PORT CHARLOTTE — Manager Joe Maddon said there eventually will be a time when Matt Joyce is an everyday outfielder.
And after Maddon watched Joyce grow into a "complete player" the past couple of years, the reason it may not happen this season has more to do with how the Rays roster is built, not the makeup of the 26-year-old Tampa native.
"He finally feels comfortable in his major-league skin; he knows he belongs here," Maddon said. "He knows he can do this."
Joyce gained a lot of confidence from last season, when he hit 10 homers — including two grand slams in big moments — while making 63 starts for the American League East champions. But a reason Joyce will get more opportunities this year, while sharing time in rightfield with switch-hitting Ben Zobrist, is the improvement he has made in other areas of his game.
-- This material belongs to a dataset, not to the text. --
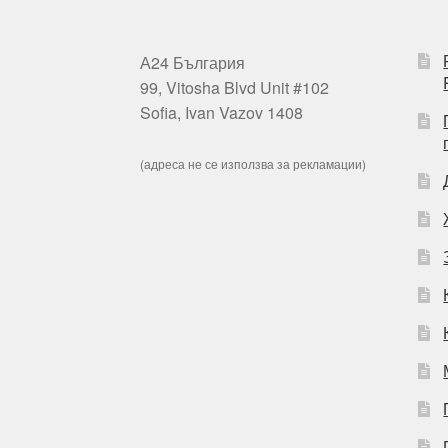
А24 България
99, Vitosha Blvd Unit #102
Sofia, Ivan Vazov 1408
(адреса не се използва за рекламации)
"He's become a really good outfielder," Maddon said. "He's really turned it on defensively. He knows how to play here, we're not just here to hit home runs. His baserunning has improved dramatically, his defense, his arm, everything has improved. And that's why we really like him, because he's a complete player right now."
Joyce, who starred at Armwood High, wanted to make an impact right away when he was acquired from the Tigers following the 2008 season for 14-game winner Edwin Jackson. But while Jackson made the All-Star team in his first year in Detroit, Joyce was hampered by injuries in the past two spring trainings and spent a large chunk of time in Triple A.
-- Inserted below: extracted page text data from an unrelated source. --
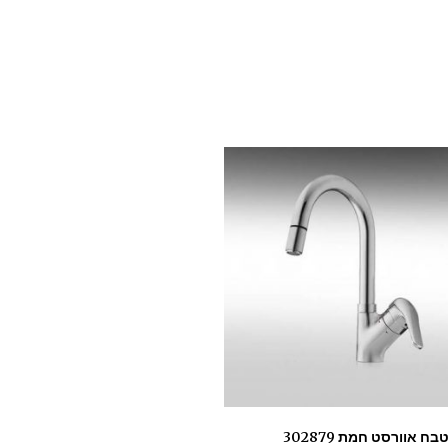
ח אוורסט חמת 302879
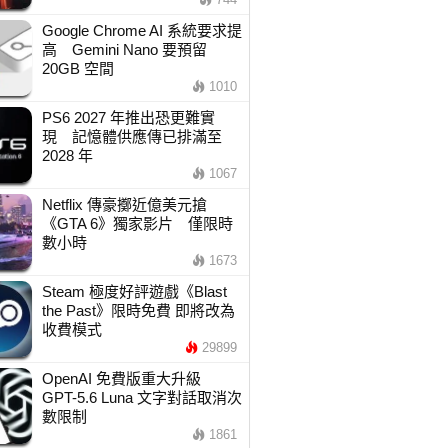
Google Chrome AI 系統要求提
高 Gemini Nano 要預留
20GB 空間
1010
PS6 2027 年推出恐更難實
現 記憶體供應傳已排滿至
2028 年
1067
Netflix 傳豪擲近億美元搶
《GTA 6》獨家影片 僅限時
數小時
1673
Steam 極度好評遊戲《Blast
the Past》限時免費 即將改為
收費模式
29899
OpenAI 免費版重大升級
GPT-5.6 Luna 文字對話取消次
數限制
1861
It was, at times, frustrating, and tested Joyce's patience. However, Joyce passed Tampa Bay's tests in heeding a challenge to become an all-around player.
"I think something that I really have come a long way with was taking criticism and really working to get better," Joyce said. "And coming from Detroit, we weren't big on baserunning. They wanted you to hit, that was the big thing. Over here, they preach the 'Ray Way' and want to play the total game. That was a big adjustment for me."
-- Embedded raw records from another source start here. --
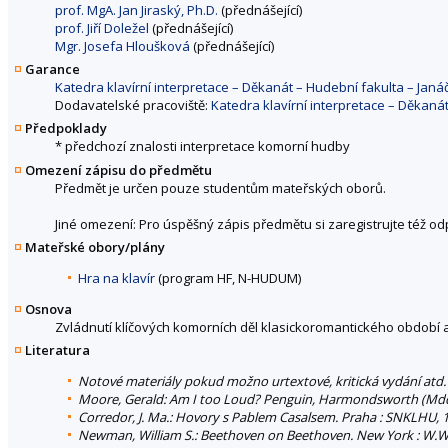
prof. MgA. Jan Jiraský, Ph.D.
(přednášející)
prof. Jiří Doležel
(přednášející)
Mgr. Josefa Hloušková
(přednášející)
Garance
Katedra klavírní interpretace – Děkanát – Hudební fakulta – Ja
Dodavatelské pracoviště:
Katedra klavírní interpretace – Děkan
Předpoklady
* předchozí znalosti interpretace komorní hudby
Omezení zápisu do předmětu
Předmět je určen pouze studentům mateřských oborů.
Jiné omezení: Pro úspěšný zápis předmětu si zaregistrujte též o
Mateřské obory/plány
Hra na klavír
(program HF, N-HUDUM)
Osnova
Zvládnutí klíčových komorních děl klasickoromantického období a 
Literatura
Notové materiály pokud možno urtextové, kritická vydání atd.
Moore, Gerald: Am I too Loud? Penguin, Harmondsworth (Mdd
Corredor, J. Ma.: Hovory s Pablem Casalsem. Praha : SNKLHU, 
Newman, William S.: Beethoven on Beethoven. New York : W.W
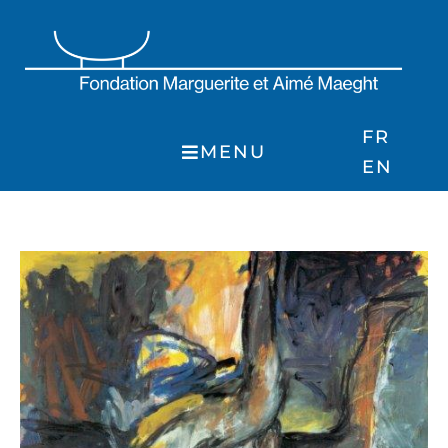
Skip
to
content
FR
MENU
EN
Joyce made a nice impression last season after getting called up in June, delivering at the plate in clutch situations. He racked up 12 tying or go-ahead RBIs, with 28 of his 40 total RBIs coming with two outs (AL MVP Josh Hamilton, by comparison, had 33). Joyce's top moments came on a two-out, pinch-hit grand slam in Minnesota July 3 to help lift the Rays to an 8-6 win, and a two-out grand slam to break up Detroit starter Max Scherzer's no-hitter in his first game against his former team.
"I love those situations," he said. "I think those situations are what defines somebody."
Said Evan Longoria: "He had that capability to really seize the moment and get a big hit when we needed it. So I think if he is in that everyday role in rightfield or wherever he is, I'm looking forward to him really coming into his own. Getting those 300-400-500 at-bats under your belt throughout the course of the season, it really helps knowing you'll be there every day. I look for him to really have a breakout year."
To play every day, Joyce will have to have success against left-handed pitching, which the Rays believe he will.
One reason is the quality of his at-bats, which Maddon has dubbed "awesome" and "almost 100 percent." Though Joyce didn't have many chances against lefties with the Rays, just 25 of his 216 at-bats last season (with only two hits), Maddon said he'll get more as both Joyce's experience and the Rays' platoon-orientated personnel dictate.
And Joyce said he's more physically prepared for the season-long grind, having picked up things last year from former All-Star leftfielder Carl Crawford's daily routine, and "exhausting" himself during offseason workouts to make sure he's healthy.
"Physically, I feel like I'm ready to play 162 games," he said. "I'm ready."